ANDERSON — After her first year as a member of the U.S. House, Rep. Susan Brooks expressed surprise at the pace and the amount of homework required before voting on legislation.
Brooks, R-5th Dist., was elected in 2012 to fill the seat left vacant when long-time Republican Dan Burton announced his retirement.
“The pace at which we’re asked to vote on things is a very fast pace,” Brooks said during an interview with The Herald Bulletin regarding her first year in office. “We never know until the morning of each day what we’re going to be voting that day.”
Another surprise during her first year has been the amount of reading and homework required at night.
“I take things home to read,” she said. “Whether it’s getting prepared for hearings or information about the bills. The pace is much faster than I thought it would be.”
Brooks said a pleasant surprise was in finding her colleagues, from both political parties, to be smart, hard working, prepared and patriotic.
As in any new position with a steep learning curve, Brooks has been assigned a mentor, Rep. Renee Ellmers, R-N.C. She also talks regularly with Rep. John Kline, R-Minn, and Indiana Sen. Dan Coats, also a Republican.
“The Indiana delegation works well together,” Brooks said. “I talk every day with members of the delegation.”
Mike McDonald, a member of the core group with the Madison County Tea Party, said most of the membership like Brooks and comments have been mostly positive.
“She is a freshman,” McDonald said. “She has less authority and is still learning the ropes. She will continue to learn.”
“Overall, she is a conservative and believes in Constitutional values,” he said.
Tea Party activists were concerned about her votes on the federal budget and government shutdown, McDonald said.
“It didn’t accomplish anything,” he said. “It just kicked the can down the road. It didn’t balance the budget or reduce the debt.”
McDonald said the group doesn’t consider Brooks to be a “Rhino,” a Republican in name only.
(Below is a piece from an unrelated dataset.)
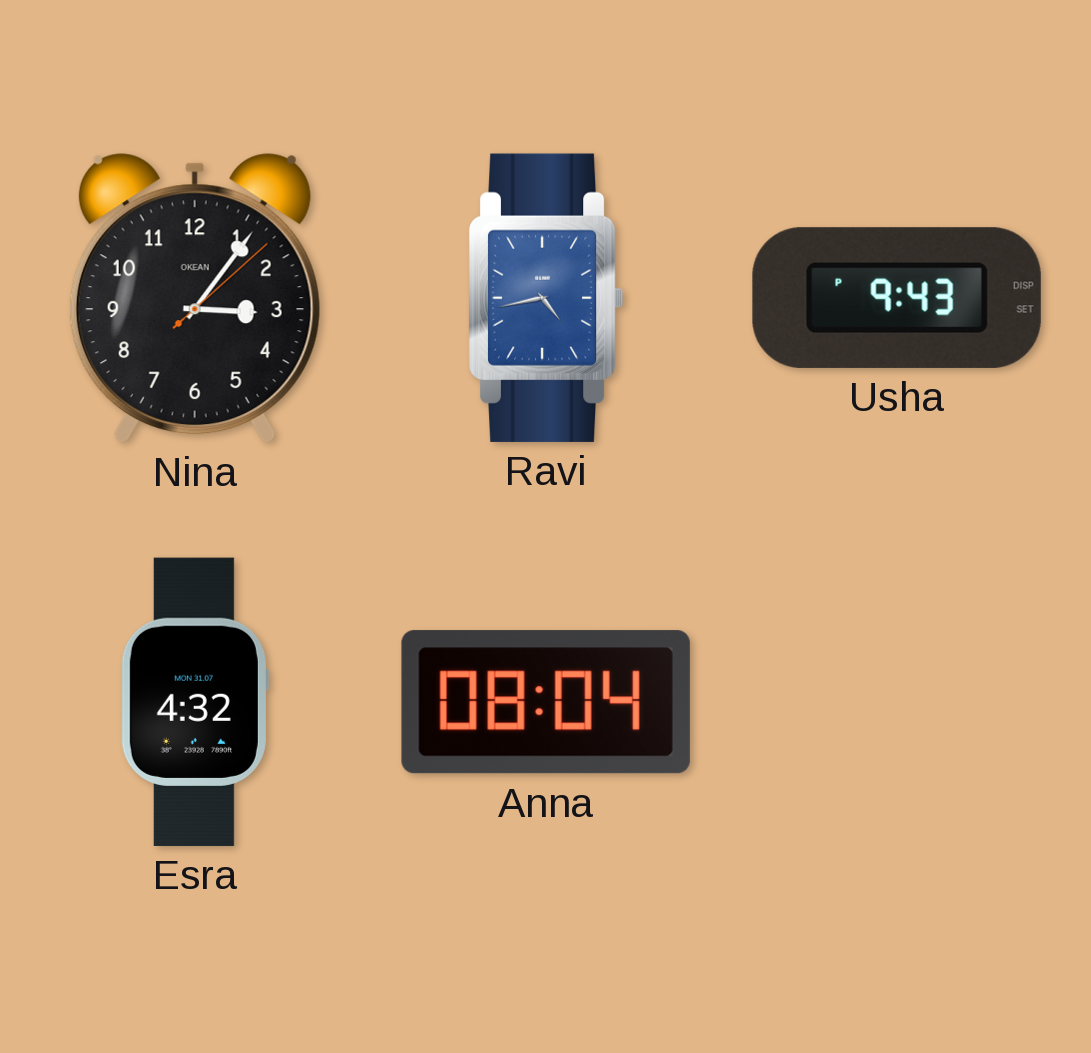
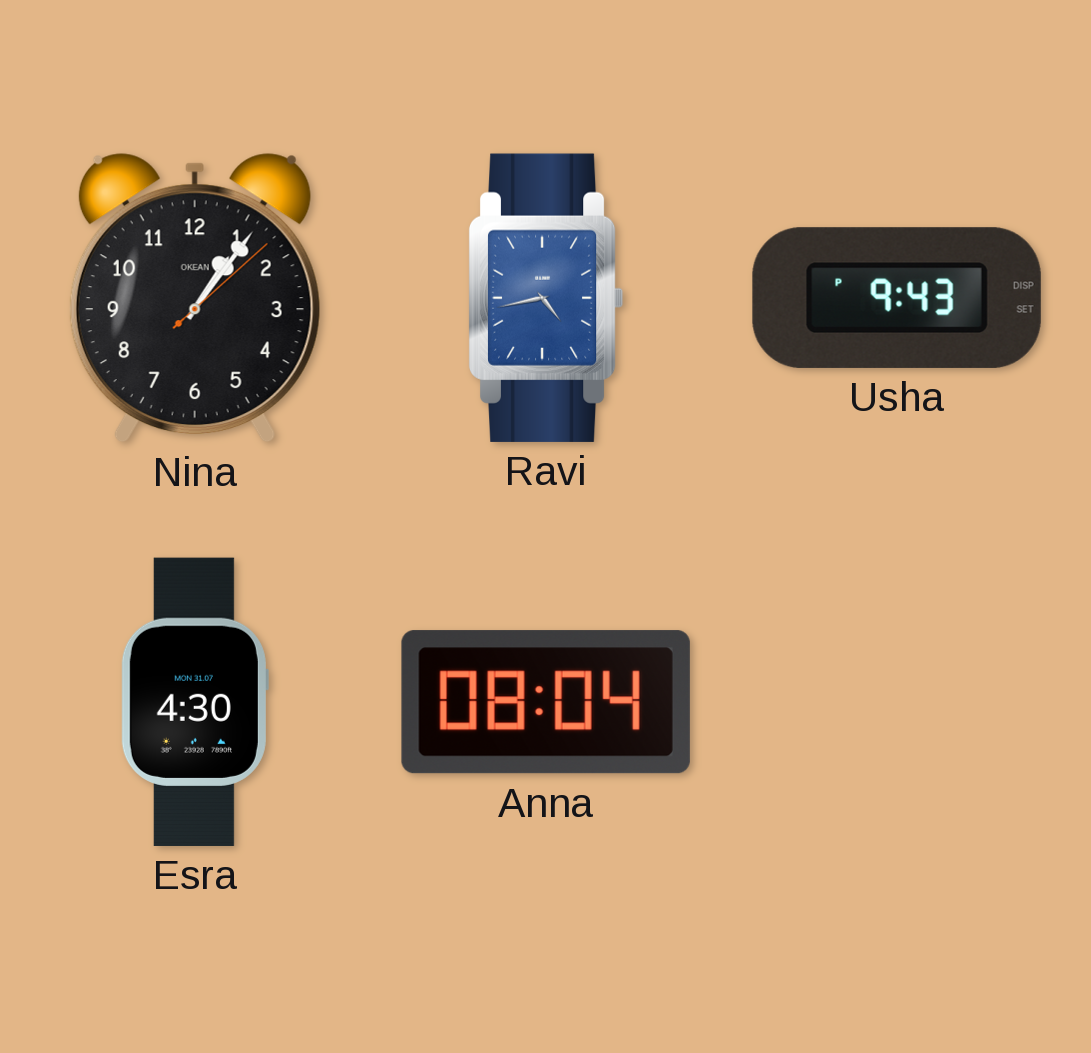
Nina: 3:06 -> 1:06
Esra: 4:32 -> 4:30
Sen. Joe Donnelly, D-Ind., said he has worked with Brooks on a number of issues.
“She’s willing to listen,” he said of Brooks. “The overall view is favorable.”
A disappointment, Brooks said, is that Congress has not been able to reach compromises on major reform issues. As examples, she mentioned tax reform, immigration and entitlement programs.
Brooks voted in favor of legislation that ended the shutdown of the federal government last October, the compromise budget and appropriations bills.
The shutdown and compromise votes have drawn criticism from David Stockdale, a Carmel businessman who is running against Brooks in the May primary. Stockdale said Brooks' votes reflect an allegiance to the Republican party.
"She originally wanted a shutdown ... She just reversed her position," Stockdale said. "When she started the process and voted to fight and defund Obamacare. ... When the President refused to budge on that, she finally voted to end the shutdown and fund Obamacare."
Stockdale was recently in Anderson, where he said he would have voted against the budget deal.
Brooks said, “I respect people’s opinions."
She added, “Both of those votes didn’t have everything in those bills we wanted them to have. As we described during the shutdown ‘the train was off the track.’ The votes at least put the train back on the track and moving in the right direction."
“Things have been passed in the House and are still sitting in the Senate,” she said. “We have passed bills in a bipartisan way.”
Brooks said at first she didn’t see cooperation between the Republican and Democrat parties and the House and Senate until the last few months of 2013.
“That gives me optimism for 2014,” she said. “We passed the appropriation bill, which is the first time in over four years that the House and Senate have re-prioritized spending.”
She said the 2012 freshmen class in the U.S. House got the message from the American people that they wanted Congress to work out their differences.
“They want us to not give up on our principles, but find some common ground,” Brooks said. “The freshmen are having more meetings than in the past and trying to find some legislation to work on together. Those areas are more government efficiency.”